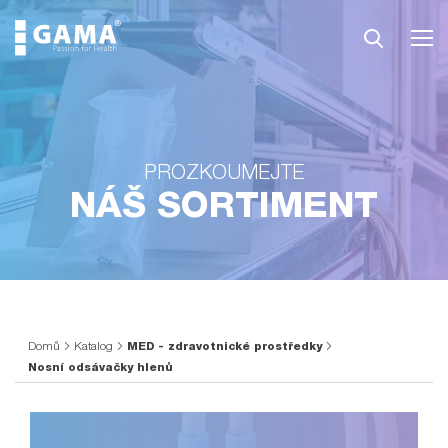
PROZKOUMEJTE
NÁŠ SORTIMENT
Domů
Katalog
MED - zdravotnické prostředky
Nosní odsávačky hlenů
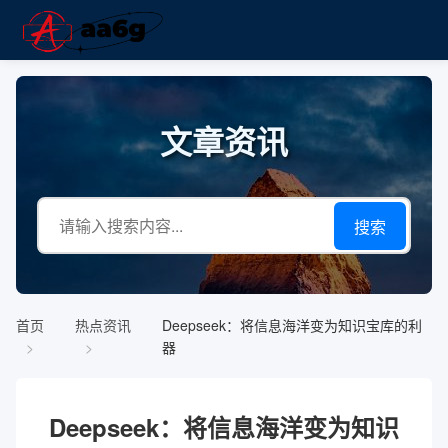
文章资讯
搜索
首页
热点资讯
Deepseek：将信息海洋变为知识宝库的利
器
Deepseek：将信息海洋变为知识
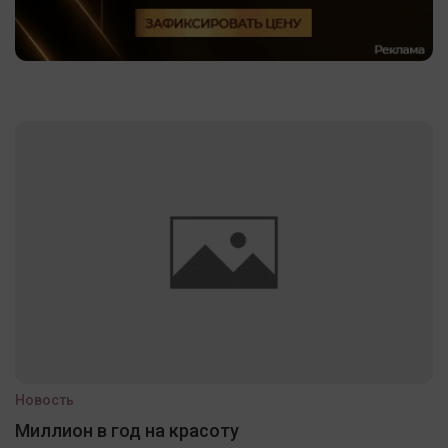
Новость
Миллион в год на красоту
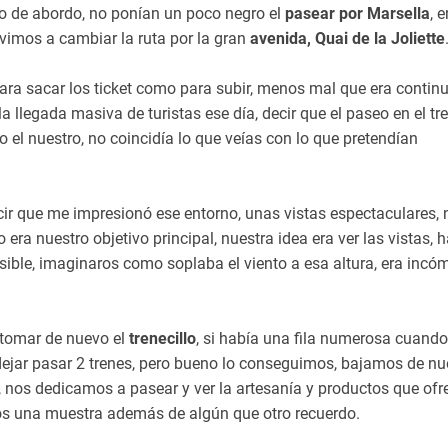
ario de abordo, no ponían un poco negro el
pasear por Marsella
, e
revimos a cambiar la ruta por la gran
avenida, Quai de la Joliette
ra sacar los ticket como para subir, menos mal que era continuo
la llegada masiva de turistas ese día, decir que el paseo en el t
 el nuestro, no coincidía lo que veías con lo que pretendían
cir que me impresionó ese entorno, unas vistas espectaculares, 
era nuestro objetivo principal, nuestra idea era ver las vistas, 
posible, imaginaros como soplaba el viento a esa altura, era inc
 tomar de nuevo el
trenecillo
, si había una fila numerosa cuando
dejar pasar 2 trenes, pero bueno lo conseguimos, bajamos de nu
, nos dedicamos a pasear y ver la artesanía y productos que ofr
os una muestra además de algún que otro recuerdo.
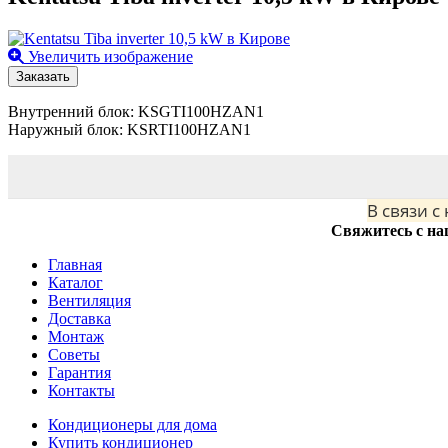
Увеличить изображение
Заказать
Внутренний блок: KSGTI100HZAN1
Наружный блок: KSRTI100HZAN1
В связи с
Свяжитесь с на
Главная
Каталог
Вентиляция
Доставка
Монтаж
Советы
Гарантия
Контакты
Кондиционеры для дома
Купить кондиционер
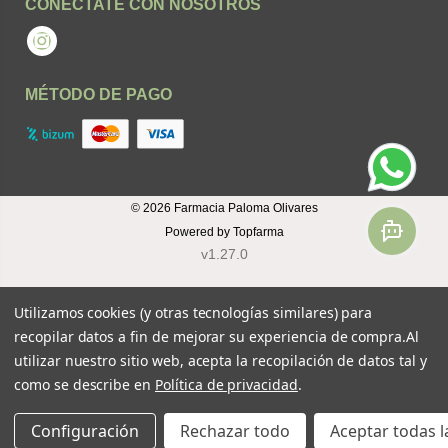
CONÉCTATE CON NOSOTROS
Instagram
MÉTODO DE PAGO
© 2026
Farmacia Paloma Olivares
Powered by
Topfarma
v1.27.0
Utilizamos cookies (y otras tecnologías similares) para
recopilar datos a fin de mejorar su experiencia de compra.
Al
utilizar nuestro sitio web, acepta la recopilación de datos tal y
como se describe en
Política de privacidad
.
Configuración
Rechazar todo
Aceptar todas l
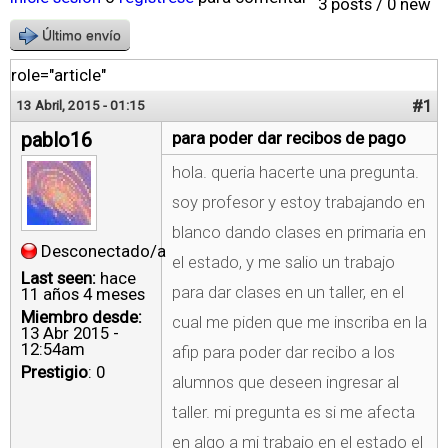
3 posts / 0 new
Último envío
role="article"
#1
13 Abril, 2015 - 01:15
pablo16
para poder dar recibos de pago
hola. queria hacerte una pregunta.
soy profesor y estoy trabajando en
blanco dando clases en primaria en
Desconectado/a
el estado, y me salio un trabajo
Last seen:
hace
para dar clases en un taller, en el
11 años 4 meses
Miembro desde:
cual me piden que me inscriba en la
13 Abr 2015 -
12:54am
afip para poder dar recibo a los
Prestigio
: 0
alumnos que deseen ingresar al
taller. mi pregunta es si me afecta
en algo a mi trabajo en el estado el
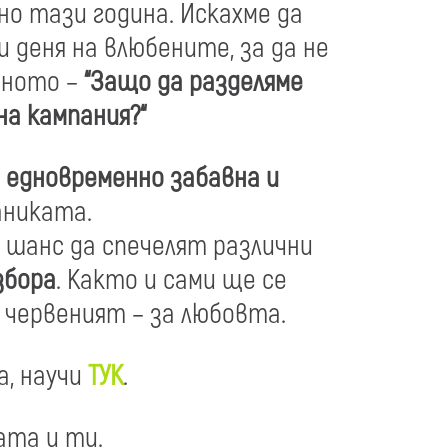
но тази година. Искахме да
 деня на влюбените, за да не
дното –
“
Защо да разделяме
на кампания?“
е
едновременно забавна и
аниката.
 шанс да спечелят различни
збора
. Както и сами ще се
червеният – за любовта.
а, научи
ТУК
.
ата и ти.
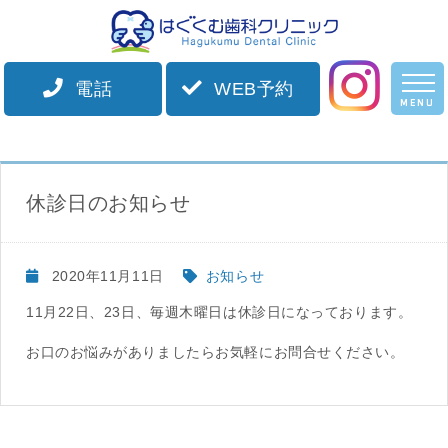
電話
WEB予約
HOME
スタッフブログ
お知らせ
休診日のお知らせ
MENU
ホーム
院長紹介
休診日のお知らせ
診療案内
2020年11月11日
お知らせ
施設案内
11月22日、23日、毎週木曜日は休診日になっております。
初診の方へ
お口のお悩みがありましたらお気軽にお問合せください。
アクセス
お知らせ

---

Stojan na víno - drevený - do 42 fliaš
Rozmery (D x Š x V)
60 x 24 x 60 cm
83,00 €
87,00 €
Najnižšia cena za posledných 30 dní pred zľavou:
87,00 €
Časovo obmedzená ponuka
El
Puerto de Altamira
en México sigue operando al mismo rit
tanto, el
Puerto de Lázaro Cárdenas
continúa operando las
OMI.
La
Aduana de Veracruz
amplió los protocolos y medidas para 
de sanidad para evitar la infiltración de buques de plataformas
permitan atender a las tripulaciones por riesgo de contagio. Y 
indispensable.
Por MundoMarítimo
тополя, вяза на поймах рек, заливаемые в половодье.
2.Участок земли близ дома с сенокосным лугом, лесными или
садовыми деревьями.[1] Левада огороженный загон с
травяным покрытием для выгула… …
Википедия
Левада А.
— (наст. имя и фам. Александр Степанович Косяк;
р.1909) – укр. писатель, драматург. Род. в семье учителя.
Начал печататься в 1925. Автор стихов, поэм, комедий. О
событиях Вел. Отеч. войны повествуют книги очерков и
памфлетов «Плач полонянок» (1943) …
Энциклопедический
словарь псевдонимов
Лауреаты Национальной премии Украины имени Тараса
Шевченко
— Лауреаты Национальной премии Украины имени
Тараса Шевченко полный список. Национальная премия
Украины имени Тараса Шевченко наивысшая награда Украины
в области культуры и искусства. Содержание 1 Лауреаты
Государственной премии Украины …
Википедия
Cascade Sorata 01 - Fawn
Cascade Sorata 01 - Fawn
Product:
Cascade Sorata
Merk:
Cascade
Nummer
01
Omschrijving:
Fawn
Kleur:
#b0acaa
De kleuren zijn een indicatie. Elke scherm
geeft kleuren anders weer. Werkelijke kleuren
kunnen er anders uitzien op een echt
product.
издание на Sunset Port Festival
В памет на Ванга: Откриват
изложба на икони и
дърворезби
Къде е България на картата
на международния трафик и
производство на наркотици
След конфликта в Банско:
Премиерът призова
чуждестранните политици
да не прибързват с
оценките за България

Work instructions: The answer must be a single number: how many lines above contain the word "pregunta".

Written solution: 2